Has anybody made the connection between genes and the principal-agent problem? Richard Dawkins wrote a whole book about how we are but machines to reproduce genes, and in Genome, Matt Ridley quotes Bill Hamilton saying that the genome is like “a company boardroom”. But I haven’t ever seen the analogy being made explicit, so I’ll go ahead and do it right now.

The way to think of your genes is as principals, and yourself as the agent. Their objective is to make copies of themselves. To accomplish this, they create you as a vehicle to make more of themselves. So far, the analogy is genes=shareholders, you=management, and genes increasing their presence=return on investment.

What’s missing? Incentive alignment! In the corporate world, this is done through executive compensation, and will theoretically work best with stock options. How do our genes make sure that we’re keen and eager to achieve their objectives? A whole bunch of things that make the process of gene propagation enjoyable – making sex fun, making babies look cute, so on and so forth.

So when Skimpy goes on and on about finding a long-term gene-propagating partner, he’s putting the cart before the horse.
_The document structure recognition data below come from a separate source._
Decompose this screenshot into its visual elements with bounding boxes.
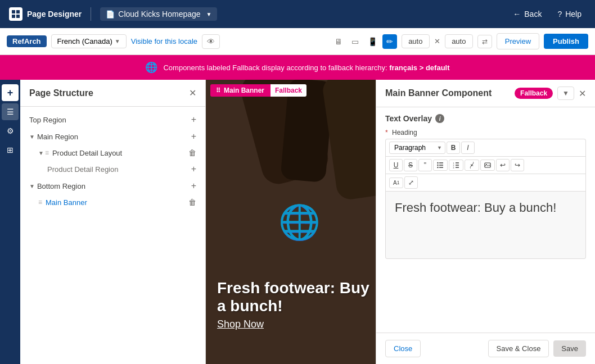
add-bottom-region-button[interactable]: + [191,181,196,191]
page-structure-close-button[interactable]: ✕ [189,88,196,98]
info-icon[interactable]: i [435,114,444,123]
refarch-badge: RefArch [7,35,47,47]
component-drag-icon: ⠿ [216,87,220,94]
swap-dimensions-button[interactable]: ⇄ [477,35,492,48]
bullets-button[interactable] [433,160,448,171]
page-tab[interactable]: 📄 Cloud Kicks Homepage ▼ [100,7,217,21]
left-sidebar-icons: + ☰ ⚙ ⊞ [0,80,20,364]
banner-text-overlay: Fresh footwear: Buy a bunch! Shop Now [217,279,376,330]
mobile-view-button[interactable]: 📱 [364,34,381,49]
eye-button[interactable]: 👁 [202,34,220,49]
format-row-3: A1 ⤢ [386,174,585,192]
underline-button[interactable]: U [389,159,403,171]
app-icon [9,7,22,21]
subscript-button[interactable]: A1 [389,178,403,188]
undo-button[interactable]: ↩ [496,159,510,171]
format-toolbar: Paragraph Heading 1 Heading 2 Heading 3 … [385,139,586,192]
svg-rect-0 [12,10,15,13]
mobile-icon: 📱 [368,37,377,46]
width-field[interactable] [402,34,430,48]
delete-banner-button[interactable]: 🗑 [188,198,196,207]
right-panel-close-button[interactable]: ✕ [579,88,586,99]
strikethrough-button[interactable]: S [404,159,417,171]
svg-point-19 [486,164,487,165]
format-row-1: Paragraph Heading 1 Heading 2 Heading 3 … [386,139,585,157]
region-label: Product Detail Region [47,165,191,174]
text-content-area[interactable]: Fresh footwear: Buy a bunch! [385,192,586,259]
blockquote-button[interactable]: " [418,159,432,171]
link-button[interactable] [465,160,479,171]
back-button[interactable]: ← Back [508,7,546,21]
height-field[interactable] [445,34,473,48]
bold-button[interactable]: B [447,142,460,154]
list-item[interactable]: Product Detail Region + [20,161,205,178]
list-item[interactable]: ≡ Main Banner 🗑 [20,194,205,210]
components-button[interactable]: ⊞ [2,142,19,158]
svg-text:3: 3 [453,167,454,169]
tablet-icon: ▭ [351,37,359,46]
list-item[interactable]: Top Region + [20,111,205,128]
canvas-content: 🌐 ⠿ Main Banner Fallback Fresh footwear:… [206,80,376,364]
delete-region-button[interactable]: 🗑 [188,148,196,157]
right-panel-dropdown-button[interactable]: ▼ [557,87,574,100]
add-region-button[interactable]: + [191,115,196,125]
list-item[interactable]: ▼ ≡ Product Detail Layout 🗑 [20,145,205,161]
numbering-button[interactable]: 123 [449,160,463,171]
expand-editor-button[interactable]: ⤢ [404,176,418,189]
redo-button[interactable]: ↪ [511,159,524,171]
list-item[interactable]: ▼ Main Region + [20,128,205,145]
view-icons: 🖥 ▭ 📱 ✏ [331,34,397,49]
paragraph-select-wrapper[interactable]: Paragraph Heading 1 Heading 2 Heading 3 … [389,142,445,154]
expand-icon: ▼ [29,183,35,189]
right-panel: Main Banner Component Fallback ▼ ✕ Text … [376,80,595,364]
tablet-view-button[interactable]: ▭ [348,34,363,49]
back-label: Back [524,10,542,19]
italic-label: I [467,144,468,152]
close-button[interactable]: Close [385,340,421,357]
image-format-button[interactable] [480,160,495,171]
globe-icon: 🌐 [145,61,157,74]
page-tab-icon: 📄 [106,10,115,19]
drag-handle-icon: ≡ [38,198,42,206]
region-label: Top Region [29,116,191,124]
page-structure-title: Page Structure [29,88,93,98]
desktop-view-button[interactable]: 🖥 [331,34,346,49]
banner-cta-link[interactable]: Shop Now [217,319,264,330]
add-component-button[interactable]: + [2,84,19,101]
structure-panel-button[interactable]: ☰ [2,103,19,120]
svg-point-9 [437,162,438,163]
expand-icon: ▼ [38,150,44,156]
svg-point-10 [437,165,438,166]
heading-text: Fresh footwear: Buy a bunch! [395,201,556,215]
add-main-region-button[interactable]: + [191,131,196,142]
italic-button[interactable]: I [461,142,475,154]
paragraph-select[interactable]: Paragraph Heading 1 Heading 2 Heading 3 [389,142,445,154]
component-label-bar: ⠿ Main Banner Fallback [210,84,306,97]
page-tab-chevron: ▼ [206,11,212,17]
main-banner-label-button[interactable]: ⠿ Main Banner [210,84,270,97]
info-message: Components labeled Fallback display acco… [163,63,449,72]
list-item[interactable]: ▼ Bottom Region + [20,178,205,194]
save-close-button[interactable]: Save & Close [488,340,549,357]
info-hierarchy: français > default [389,63,449,72]
edit-view-button[interactable]: ✏ [382,34,397,49]
nav-divider [91,7,91,21]
banner-shape [321,80,376,201]
info-prefix: Components labeled Fallback display acco… [163,63,389,72]
back-arrow-icon: ← [513,10,521,19]
add-subregion-button[interactable]: + [191,164,196,174]
save-button[interactable]: Save [553,340,586,357]
component-label: Main Banner [46,198,184,207]
settings-button[interactable]: ⚙ [2,122,19,139]
preview-button[interactable]: Preview [497,33,539,49]
svg-rect-1 [16,10,20,13]
locale-dropdown[interactable]: French (Canada) ▼ [51,34,127,48]
globe-overlay-icon: 🌐 [278,202,321,242]
svg-rect-2 [12,15,15,18]
help-button[interactable]: ? Help [553,7,586,21]
banner-component-label: Main Banner [224,87,264,94]
region-label: Bottom Region [37,182,191,190]
publish-button[interactable]: Publish [544,34,588,49]
visible-locale-link[interactable]: Visible for this locale [131,37,197,46]
toolbar: RefArch French (Canada) ▼ Visible for th… [0,28,595,55]
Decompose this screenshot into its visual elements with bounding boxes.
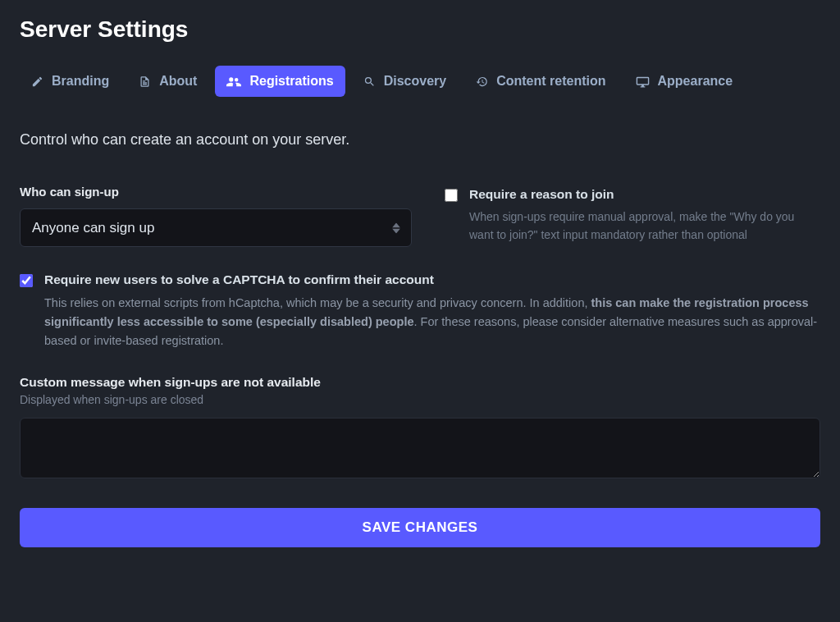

It is not the end-result of our genes getting propagated, but the actions we take to do so that make us happy1. The purpose of sex is not to have babies, but to have orgasms2. So when you have the orgasms without the babies, you get to act like the CEOs who give themselves executive jets while shafting the shareholders and driving down the share price. It’s an awesome life.

You might feel a sense of responsibility, and be tempted to propagate your genes keeping in mind all that they have done for you. Resist the temptation! Whatever they have done is for their selfish ends. The fact is, your genes are bastards. They don’t care about you. Some of them are actively trying to make you suffer a painful and agonising death. Yet others are trying to make other people suffer painful and agonising deaths, and as such are responsible for the ills of society. So if the selfish little buggers are too stupid to align incentives properly and they make it possible for you to get the benefits without delivering results – for example, by having sex with contraceptives, cooing over other peoples babies, or even puppies instead of babies – then they’re only getting what they deserve. Go ahead and behave like a 1980s American conglomerate vice-president – you know you want to.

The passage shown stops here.